**WORK REQUIRED**:
Output each entry verbatim. Leave the images out.

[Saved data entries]

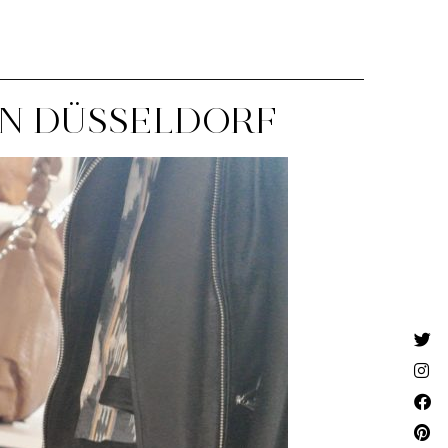
IN DÜSSELDORF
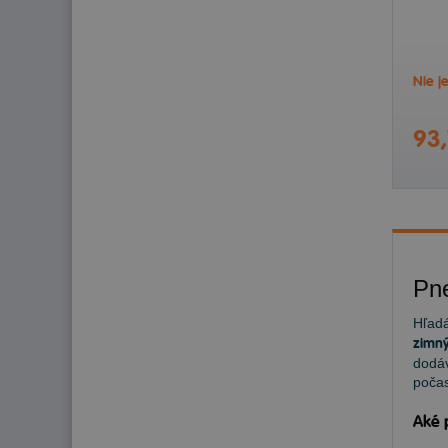
Nie j
93,
Pn
Hľadá
zimný
dodáv
počas
Aké 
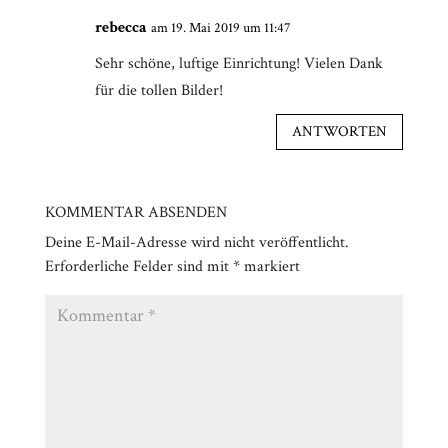
rebecca
am 19. Mai 2019 um 11:47
Sehr schöne, luftige Einrichtung! Vielen Dank
für die tollen Bilder!
ANTWORTEN
KOMMENTAR ABSENDEN
Deine E-Mail-Adresse wird nicht veröffentlicht.
Erforderliche Felder sind mit
*
markiert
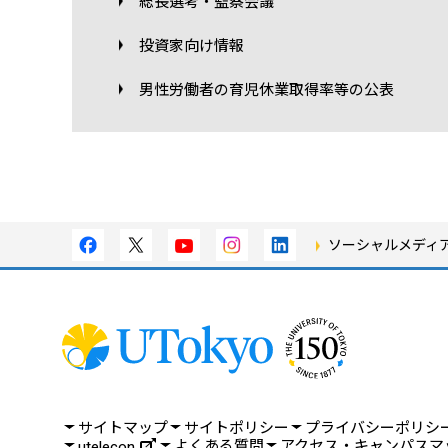
総長選考・監察会議
投資家向け情報
男性労働者の育児休業取得率等の公表
ソーシャルメディ
サイトマップ
サイトポリシー
プライバシーポリシ
よくある質問
アクセス・キャンパスマ
utelecon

**SOLVED EXERCISE**:
IN DÜSSELDORF
Nie j
93,
Pn
Hľadá
zimný
dodáv
počas
Aké 
rebecca
am 19. Mai 2019 um 11:47
Sehr schöne, luftige Einrichtung! Vielen Dank
für die tollen Bilder!
ANTWORTEN
KOMMENTAR ABSENDEN
Deine E-Mail-Adresse wird nicht veröffentlicht.
Erforderliche Felder sind mit
*
markiert
総長選考・監察会議
投資家向け情報
男性労働者の育児休業取得率等の公表
ソーシャルメディ
サイトマップ
サイトポリシー
プライバシーポリシ
よくある質問
アクセス・キャンパスマ
utelecon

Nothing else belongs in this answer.